O texto tem o intuito de promover valores democráticos da liberdade religiosa e da laicidade do Estado e o respeito aos direitos humanos.
Além disso, também estimula a conscientização social quanto a liberdade de consciência e de crença, com livre exercício dos cultos religiosos e proteção aos locais de culto e liturgias.
A lei prevê, ainda, ações de combate ao racismo religioso, orientações e de medidas de enfrentamento à intolerância religiosa e a estigmatização das religiões de matriz africana, afro-brasileiras, povos de terreiro e cosmovisões indígenas.

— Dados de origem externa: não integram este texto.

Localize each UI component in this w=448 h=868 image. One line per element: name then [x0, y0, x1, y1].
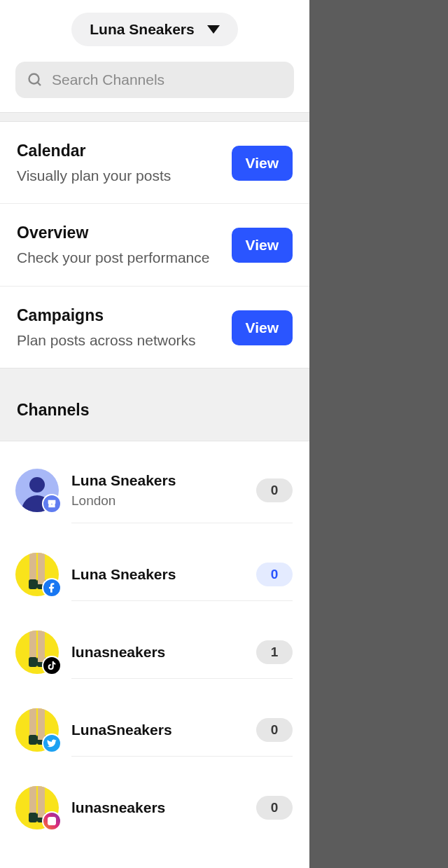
channel-item-instagram[interactable]: lunasneakers 0	[0, 769, 309, 846]
svg-point-3	[50, 820, 54, 823]
avatar	[15, 553, 59, 596]
workspace-name: Luna Sneakers	[90, 21, 194, 38]
tiktok-icon	[42, 656, 62, 675]
section-divider	[0, 112, 309, 122]
dimmed-overlay[interactable]	[309, 0, 448, 868]
count-badge: 0	[256, 718, 293, 742]
view-button[interactable]: View	[232, 146, 293, 181]
view-button[interactable]: View	[232, 310, 293, 345]
view-button[interactable]: View	[232, 228, 293, 263]
channel-name: lunasneakers	[71, 799, 256, 816]
workspace-selector[interactable]: Luna Sneakers	[71, 13, 237, 46]
google-business-icon	[42, 494, 62, 514]
nav-subtitle: Visually plan your posts	[17, 166, 171, 185]
channel-name: Luna Sneakers	[71, 472, 256, 489]
avatar	[15, 708, 59, 752]
twitter-icon	[42, 733, 62, 753]
svg-point-0	[29, 74, 39, 84]
search-icon	[27, 71, 43, 88]
nav-item-campaigns[interactable]: Campaigns Plan posts across networks Vie…	[0, 287, 309, 368]
svg-line-1	[38, 83, 41, 86]
channels-header: Channels	[0, 368, 309, 441]
avatar	[15, 631, 59, 674]
avatar	[15, 786, 59, 829]
nav-item-calendar[interactable]: Calendar Visually plan your posts View	[0, 122, 309, 204]
search-input[interactable]	[52, 71, 283, 88]
count-badge: 0	[256, 796, 293, 820]
channel-list: Luna Sneakers London 0 Luna Sneakers 0	[0, 441, 309, 846]
chevron-down-icon	[207, 25, 220, 34]
count-badge: 0	[256, 478, 293, 502]
svg-point-4	[54, 818, 55, 819]
sidebar: Luna Sneakers Calendar Visually plan you…	[0, 0, 309, 868]
count-badge: 1	[256, 640, 293, 664]
top-area: Luna Sneakers	[0, 0, 309, 112]
channel-item-tiktok[interactable]: lunasneakers 1	[0, 614, 309, 691]
facebook-icon	[42, 578, 62, 598]
avatar	[15, 469, 59, 512]
channel-subtitle: London	[71, 493, 256, 509]
channel-name: lunasneakers	[71, 644, 256, 661]
nav-title: Overview	[17, 223, 209, 242]
search-field[interactable]	[15, 62, 294, 98]
instagram-icon	[42, 811, 62, 831]
channel-name: LunaSneakers	[71, 722, 256, 738]
nav-subtitle: Check your post performance	[17, 248, 209, 267]
channel-item-facebook[interactable]: Luna Sneakers 0	[0, 536, 309, 614]
nav-subtitle: Plan posts across networks	[17, 331, 196, 350]
channel-item-twitter[interactable]: LunaSneakers 0	[0, 691, 309, 769]
channel-name: Luna Sneakers	[71, 566, 256, 583]
nav-title: Calendar	[17, 142, 171, 160]
count-badge: 0	[256, 563, 293, 586]
nav-item-overview[interactable]: Overview Check your post performance Vie…	[0, 204, 309, 286]
nav-list: Calendar Visually plan your posts View O…	[0, 122, 309, 368]
channels-heading: Channels	[17, 401, 293, 420]
nav-title: Campaigns	[17, 306, 196, 325]
channel-item-google-business[interactable]: Luna Sneakers London 0	[0, 441, 309, 536]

O que é o racismo religioso
O racismo religioso, segundo a legislação, é caracterizado como qualquer ato praticado por indivíduo que leve à discriminação das comunidades negras ou indígenas ou que restrinja direitos coletivos ou individuais devido à prática de religiões de matriz africana ou espiritualidade e cosmologias indígenas.
A iniciativa promove a prevenção e o combate à violência direcionada aos praticantes, símbolos, adornos, indumentárias e locais de culto.
O que diz a lei
É garantido pela lei, aos praticantes das religiões, o direito a tratamento digno e respeitoso, liberdade de uso de vestimentas e adornos em lugares abertos ou fechados e públicos ou privados, incluindo eventos solenes e acesso a entidades civis e militares de internação coletiva, públicas ou privadas.
Também é permitida a prática e celebração de rituais em lugares privados ou públicos, com atenção para a regulamentação dos locais e os limites em que elas são aplicadas a outras religiões ou reuniões de caráter não religioso.